There are actually four courses at St. Andrews now, all running alongside each other. As far as golf courses go, and please keep in mind my utter distaste for the sport, they all look pretty much the same . . . long fairways, nice greens, no trees but plenty of shrubberies for that little white ball to get lost in – and really tough bunkers, according to Scott. The courses are open to the public for golf (there is about a 2 year waiting list, but also a lottery you can enter) and also for walking around. We took a stroll in and between the golf courses for about an hour, wandering around trying to find the sea, which is right beside the course. Much easier said than done, I tell you what! Although you can hear the sea, you have to find a way to get to it, and since walking across fairways and green’s isn’t really an option, it can be quite the ordeal. However, there is the occasional sign that alerts pedestrians to crossways.
We finally made it to the sea, where, in true Canadian style, we took off our socks and shoes and went for a ‘paddle’ (the Scottish term for wading). It was pretty funny to walk back along the beach in our bare feet alongside other tourists and locals all bundles up in boots, wool coats and scarves.

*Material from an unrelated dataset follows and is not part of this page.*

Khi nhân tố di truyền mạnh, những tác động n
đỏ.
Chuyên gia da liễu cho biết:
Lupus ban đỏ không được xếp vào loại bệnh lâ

Yes, I know what you’re thinking, another night out?! Jim Wilson is our International Advisor here at Strathclyde, and he is just such a lovely gentleman! We call him ‘Uncle Jim’ and he loves it! He is so helpful and always makes us feel welcome, not to mention the fact that he organizes our weekly pub nights and always finds us a great deal!

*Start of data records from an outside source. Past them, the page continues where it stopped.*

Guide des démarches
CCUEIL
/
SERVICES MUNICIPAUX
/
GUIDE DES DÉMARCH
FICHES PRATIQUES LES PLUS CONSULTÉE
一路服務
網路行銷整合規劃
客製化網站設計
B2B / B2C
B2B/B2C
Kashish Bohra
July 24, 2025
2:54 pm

They do have Hallowe’en in Scotland, but not in India, Germany, Australia and a host of other countries that fellow SFU’ers Ali, Lisa and I have befriended – and so the International Pumpkin Carving Night! Ali gave an excellent demonstration to the first-time pumpkin carvers, and I think the results were outstanding!
Phil, my pumpkin, went mushy only a few days later . . . I don’t think they make pumpkins here like they do back home, although you’d think they’d be better considering the price!

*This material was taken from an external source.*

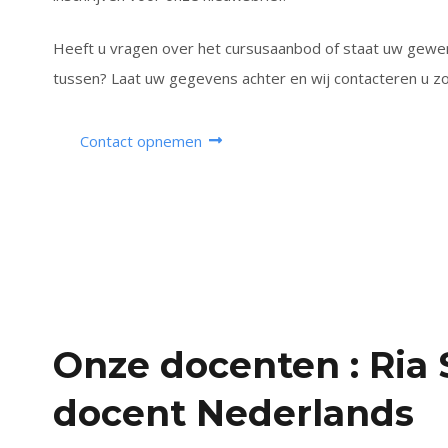
Heeft u vragen over het cursusaanbod of staat uw gewen
tussen? Laat uw gegevens achter en wij contacteren u zo
Contact opnemen
Onze docenten : Ria 
docent Nederlands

Fairies seemed to be a common theme for costumes this year . . . I think mostly because a dress or skirt, when paired with wings, gives the illusion that you spent hours agonizing over a costume!
Abby, Urszula and I partied it up at all-night Hallowe’en Ball at the Union, Strathclyde’s 10-storey Student Union building that turns into a 10-storey club at night (every night!)
So since Guy Fawkes tried and failed to light up the Parliament Buildings, they light off fireworks . . . makes sense, right? On Sunday night, us international’s (I think about 15 in all) made our way down to Glasgow Green for the fireworks – along with about 60 000 others. It was a great display and we had a great time being out in the cold cold night (we are talking thermal underwear all around people), seeing the little fairway that was set up in the Green, and walking through the streets without having to worry that a car would run you over!
I did take a few pictures of the fireworks themselves, but they didn’t turn out very well . . . so just imagine the Celebration of Light, in a big park, with no water, in November, and you’ve got it!
So that’s what I’ve been up to for the past few weeks! As I mentioned, assignments are coming up. I have a Geography report due on Friday (which I have already started!) and then a few papers (4 in all) before the end of term in December. On the 19th Glasgow lights up its Christmas lights in George Square, and on the 25th I’m heading to Edinburgh to watch the Australia vs. Scotland rugby game, so look for those pictures and stories in a few weeks! Have you started your Christmas shopping yet? Every time I go to the store I am reminded of its imminence – scary.